Brief
Every single record needs to be restated word for word.

Extracted page text data
########
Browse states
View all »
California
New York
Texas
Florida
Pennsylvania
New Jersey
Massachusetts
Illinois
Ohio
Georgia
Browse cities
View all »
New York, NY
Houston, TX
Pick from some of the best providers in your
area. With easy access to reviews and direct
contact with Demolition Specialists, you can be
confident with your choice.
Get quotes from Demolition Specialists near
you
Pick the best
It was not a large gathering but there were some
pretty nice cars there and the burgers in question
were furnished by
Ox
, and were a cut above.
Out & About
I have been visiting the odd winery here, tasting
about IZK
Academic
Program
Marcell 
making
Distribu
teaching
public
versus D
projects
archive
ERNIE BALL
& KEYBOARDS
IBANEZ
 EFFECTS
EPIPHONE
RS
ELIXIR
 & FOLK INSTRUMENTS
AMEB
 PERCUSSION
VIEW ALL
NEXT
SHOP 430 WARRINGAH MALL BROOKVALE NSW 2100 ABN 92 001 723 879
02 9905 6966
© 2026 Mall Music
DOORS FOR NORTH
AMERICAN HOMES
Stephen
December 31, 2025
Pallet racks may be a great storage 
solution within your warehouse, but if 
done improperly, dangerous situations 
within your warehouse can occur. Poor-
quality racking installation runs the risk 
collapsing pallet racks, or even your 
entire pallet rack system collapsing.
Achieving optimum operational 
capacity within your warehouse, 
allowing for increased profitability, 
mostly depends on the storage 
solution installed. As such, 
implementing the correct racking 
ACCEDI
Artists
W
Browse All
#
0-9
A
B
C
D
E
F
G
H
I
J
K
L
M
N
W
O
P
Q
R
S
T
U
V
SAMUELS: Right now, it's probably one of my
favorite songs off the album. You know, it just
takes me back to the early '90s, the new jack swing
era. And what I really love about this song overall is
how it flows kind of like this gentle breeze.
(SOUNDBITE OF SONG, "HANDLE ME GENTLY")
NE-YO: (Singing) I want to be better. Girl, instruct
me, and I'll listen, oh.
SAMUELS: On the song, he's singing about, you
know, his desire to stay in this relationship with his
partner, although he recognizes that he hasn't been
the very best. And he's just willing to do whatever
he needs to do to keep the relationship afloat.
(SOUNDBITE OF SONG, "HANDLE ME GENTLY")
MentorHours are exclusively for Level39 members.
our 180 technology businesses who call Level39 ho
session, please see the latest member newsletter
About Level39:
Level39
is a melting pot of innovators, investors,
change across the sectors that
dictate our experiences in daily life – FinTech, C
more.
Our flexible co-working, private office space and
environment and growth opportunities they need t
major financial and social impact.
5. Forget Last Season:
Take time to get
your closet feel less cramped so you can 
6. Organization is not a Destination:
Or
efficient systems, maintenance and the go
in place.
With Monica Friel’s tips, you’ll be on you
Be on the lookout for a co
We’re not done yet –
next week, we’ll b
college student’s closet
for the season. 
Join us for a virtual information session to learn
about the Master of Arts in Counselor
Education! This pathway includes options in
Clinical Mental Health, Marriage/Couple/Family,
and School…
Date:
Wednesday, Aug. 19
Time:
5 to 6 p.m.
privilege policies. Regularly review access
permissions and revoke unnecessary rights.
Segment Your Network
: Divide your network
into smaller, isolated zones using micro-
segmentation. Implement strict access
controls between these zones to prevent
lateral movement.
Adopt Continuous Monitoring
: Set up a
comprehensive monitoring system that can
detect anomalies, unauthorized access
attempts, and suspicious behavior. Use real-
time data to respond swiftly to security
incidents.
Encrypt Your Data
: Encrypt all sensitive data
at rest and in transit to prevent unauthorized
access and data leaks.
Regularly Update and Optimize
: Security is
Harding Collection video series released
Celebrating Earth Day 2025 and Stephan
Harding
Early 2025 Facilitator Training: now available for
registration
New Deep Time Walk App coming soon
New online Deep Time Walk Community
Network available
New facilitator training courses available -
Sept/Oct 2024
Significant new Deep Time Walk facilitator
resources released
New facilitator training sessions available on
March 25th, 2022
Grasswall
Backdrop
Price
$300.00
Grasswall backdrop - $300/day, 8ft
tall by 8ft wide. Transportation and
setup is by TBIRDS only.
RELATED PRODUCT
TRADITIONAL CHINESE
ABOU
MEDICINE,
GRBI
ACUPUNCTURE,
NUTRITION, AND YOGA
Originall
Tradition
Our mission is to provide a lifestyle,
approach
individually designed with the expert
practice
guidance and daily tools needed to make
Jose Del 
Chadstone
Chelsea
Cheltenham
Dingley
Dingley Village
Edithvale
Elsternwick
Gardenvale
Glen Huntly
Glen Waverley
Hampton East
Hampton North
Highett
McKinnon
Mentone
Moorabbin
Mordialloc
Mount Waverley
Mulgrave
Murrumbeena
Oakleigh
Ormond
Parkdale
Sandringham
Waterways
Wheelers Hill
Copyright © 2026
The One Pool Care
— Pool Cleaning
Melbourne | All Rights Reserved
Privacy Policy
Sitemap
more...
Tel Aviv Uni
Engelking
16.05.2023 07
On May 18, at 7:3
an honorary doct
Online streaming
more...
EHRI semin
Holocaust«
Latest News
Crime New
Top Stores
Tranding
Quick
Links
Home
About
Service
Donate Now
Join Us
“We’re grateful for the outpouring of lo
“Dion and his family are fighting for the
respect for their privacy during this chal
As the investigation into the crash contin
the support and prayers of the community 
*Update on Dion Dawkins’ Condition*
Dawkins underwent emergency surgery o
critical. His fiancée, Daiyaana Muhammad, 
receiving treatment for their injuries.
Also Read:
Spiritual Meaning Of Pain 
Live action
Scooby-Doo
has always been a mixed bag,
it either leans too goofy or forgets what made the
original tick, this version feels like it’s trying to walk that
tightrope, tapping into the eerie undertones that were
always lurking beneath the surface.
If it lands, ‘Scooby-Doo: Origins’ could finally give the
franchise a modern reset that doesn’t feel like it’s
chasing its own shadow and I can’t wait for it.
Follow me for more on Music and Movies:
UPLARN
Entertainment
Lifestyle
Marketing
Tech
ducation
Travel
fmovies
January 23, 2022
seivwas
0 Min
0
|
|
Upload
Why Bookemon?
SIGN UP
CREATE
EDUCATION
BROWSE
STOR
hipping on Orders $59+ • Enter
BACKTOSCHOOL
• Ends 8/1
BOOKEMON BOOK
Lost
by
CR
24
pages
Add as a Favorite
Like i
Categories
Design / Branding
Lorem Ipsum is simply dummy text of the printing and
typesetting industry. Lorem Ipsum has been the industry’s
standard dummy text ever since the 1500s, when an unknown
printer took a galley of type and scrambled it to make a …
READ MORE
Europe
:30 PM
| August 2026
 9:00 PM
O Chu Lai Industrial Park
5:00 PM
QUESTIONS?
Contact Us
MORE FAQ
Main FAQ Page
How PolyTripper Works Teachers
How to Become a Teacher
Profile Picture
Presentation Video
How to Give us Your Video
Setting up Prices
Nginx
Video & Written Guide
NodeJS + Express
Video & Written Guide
########
Exercise solution
Browse states
View all »
California
New York
Texas
Florida
Pennsylvania
New Jersey
Massachusetts
Illinois
Ohio
Georgia
Browse cities
View all »
New York, NY
Houston, TX
Pick from some of the best providers in your
area. With easy access to reviews and direct
contact with Demolition Specialists, you can be
confident with your choice.
Get quotes from Demolition Specialists near
you
Pick the best
It was not a large gathering but there were some
pretty nice cars there and the burgers in question
were furnished by
Ox
, and were a cut above.
Out & About
I have been visiting the odd winery here, tasting
about IZK
Academic
Program
Marcell 
making
Distribu
teaching
public
versus D
projects
archive
ERNIE BALL
& KEYBOARDS
IBANEZ
 EFFECTS
EPIPHONE
RS
ELIXIR
 & FOLK INSTRUMENTS
AMEB
 PERCUSSION
VIEW ALL
NEXT
SHOP 430 WARRINGAH MALL BROOKVALE NSW 2100 ABN 92 001 723 879
02 9905 6966
© 2026 Mall Music
DOORS FOR NORTH
AMERICAN HOMES
Stephen
December 31, 2025
Pallet racks may be a great storage 
solution within your warehouse, but if 
done improperly, dangerous situations 
within your warehouse can occur. Poor-
quality racking installation runs the risk 
collapsing pallet racks, or even your 
entire pallet rack system collapsing.
Achieving optimum operational 
capacity within your warehouse, 
allowing for increased profitability, 
mostly depends on the storage 
solution installed. As such, 
implementing the correct racking 
ACCEDI
Artists
W
Browse All
#
0-9
A
B
C
D
E
F
G
H
I
J
K
L
M
N
W
O
P
Q
R
S
T
U
V
SAMUELS: Right now, it's probably one of my
favorite songs off the album. You know, it just
takes me back to the early '90s, the new jack swing
era. And what I really love about this song overall is
how it flows kind of like this gentle breeze.
(SOUNDBITE OF SONG, "HANDLE ME GENTLY")
NE-YO: (Singing) I want to be better. Girl, instruct
me, and I'll listen, oh.
SAMUELS: On the song, he's singing about, you
know, his desire to stay in this relationship with his
partner, although he recognizes that he hasn't been
the very best. And he's just willing to do whatever
he needs to do to keep the relationship afloat.
(SOUNDBITE OF SONG, "HANDLE ME GENTLY")
MentorHours are exclusively for Level39 members.
our 180 technology businesses who call Level39 ho
session, please see the latest member newsletter
About Level39:
Level39
is a melting pot of innovators, investors,
change across the sectors that
dictate our experiences in daily life – FinTech, C
more.
Our flexible co-working, private office space and
environment and growth opportunities they need t
major financial and social impact.
5. Forget Last Season:
Take time to get
your closet feel less cramped so you can 
6. Organization is not a Destination:
Or
efficient systems, maintenance and the go
in place.
With Monica Friel’s tips, you’ll be on you
Be on the lookout for a co
We’re not done yet –
next week, we’ll b
college student’s closet
for the season. 
Join us for a virtual information session to learn
about the Master of Arts in Counselor
Education! This pathway includes options in
Clinical Mental Health, Marriage/Couple/Family,
and School…
Date:
Wednesday, Aug. 19
Time:
5 to 6 p.m.
privilege policies. Regularly review access
permissions and revoke unnecessary rights.
Segment Your Network
: Divide your network
into smaller, isolated zones using micro-
segmentation. Implement strict access
controls between these zones to prevent
lateral movement.
Adopt Continuous Monitoring
: Set up a
comprehensive monitoring system that can
detect anomalies, unauthorized access
attempts, and suspicious behavior. Use real-
time data to respond swiftly to security
incidents.
Encrypt Your Data
: Encrypt all sensitive data
at rest and in transit to prevent unauthorized
access and data leaks.
Regularly Update and Optimize
: Security is
Harding Collection video series released
Celebrating Earth Day 2025 and Stephan
Harding
Early 2025 Facilitator Training: now available for
registration
New Deep Time Walk App coming soon
New online Deep Time Walk Community
Network available
New facilitator training courses available -
Sept/Oct 2024
Significant new Deep Time Walk facilitator
resources released
New facilitator training sessions available on
March 25th, 2022
Grasswall
Backdrop
Price
$300.00
Grasswall backdrop - $300/day, 8ft
tall by 8ft wide. Transportation and
setup is by TBIRDS only.
RELATED PRODUCT
TRADITIONAL CHINESE
ABOU
MEDICINE,
GRBI
ACUPUNCTURE,
NUTRITION, AND YOGA
Originall
Tradition
Our mission is to provide a lifestyle,
approach
individually designed with the expert
practice
guidance and daily tools needed to make
Jose Del 
Chadstone
Chelsea
Cheltenham
Dingley
Dingley Village
Edithvale
Elsternwick
Gardenvale
Glen Huntly
Glen Waverley
Hampton East
Hampton North
Highett
McKinnon
Mentone
Moorabbin
Mordialloc
Mount Waverley
Mulgrave
Murrumbeena
Oakleigh
Ormond
Parkdale
Sandringham
Waterways
Wheelers Hill
Copyright © 2026
The One Pool Care
— Pool Cleaning
Melbourne | All Rights Reserved
Privacy Policy
Sitemap
more...
Tel Aviv Uni
Engelking
16.05.2023 07
On May 18, at 7:3
an honorary doct
Online streaming
more...
EHRI semin
Holocaust«
Latest News
Crime New
Top Stores
Tranding
Quick
Links
Home
About
Service
Donate Now
Join Us
“We’re grateful for the outpouring of lo
“Dion and his family are fighting for the
respect for their privacy during this chal
As the investigation into the crash contin
the support and prayers of the community 
*Update on Dion Dawkins’ Condition*
Dawkins underwent emergency surgery o
critical. His fiancée, Daiyaana Muhammad, 
receiving treatment for their injuries.
Also Read:
Spiritual Meaning Of Pain 
Live action
Scooby-Doo
has always been a mixed bag,
it either leans too goofy or forgets what made the
original tick, this version feels like it’s trying to walk that
tightrope, tapping into the eerie undertones that were
always lurking beneath the surface.
If it lands, ‘Scooby-Doo: Origins’ could finally give the
franchise a modern reset that doesn’t feel like it’s
chasing its own shadow and I can’t wait for it.
Follow me for more on Music and Movies:
UPLARN
Entertainment
Lifestyle
Marketing
Tech
ducation
Travel
fmovies
January 23, 2022
seivwas
0 Min
0
|
|
Upload
Why Bookemon?
SIGN UP
CREATE
EDUCATION
BROWSE
STOR
hipping on Orders $59+ • Enter
BACKTOSCHOOL
• Ends 8/1
BOOKEMON BOOK
Lost
by
CR
24
pages
Add as a Favorite
Like i
Categories
Design / Branding
Lorem Ipsum is simply dummy text of the printing and
typesetting industry. Lorem Ipsum has been the industry’s
standard dummy text ever since the 1500s, when an unknown
printer took a galley of type and scrambled it to make a …
READ MORE
Europe
:30 PM
| August 2026
 9:00 PM
O Chu Lai Industrial Park
5:00 PM
QUESTIONS?
Contact Us
MORE FAQ
Main FAQ Page
How PolyTripper Works Teachers
How to Become a Teacher
Profile Picture
Presentation Video
How to Give us Your Video
Setting up Prices
Nginx
Video & Written Guide
NodeJS + Express
Video & Written Guide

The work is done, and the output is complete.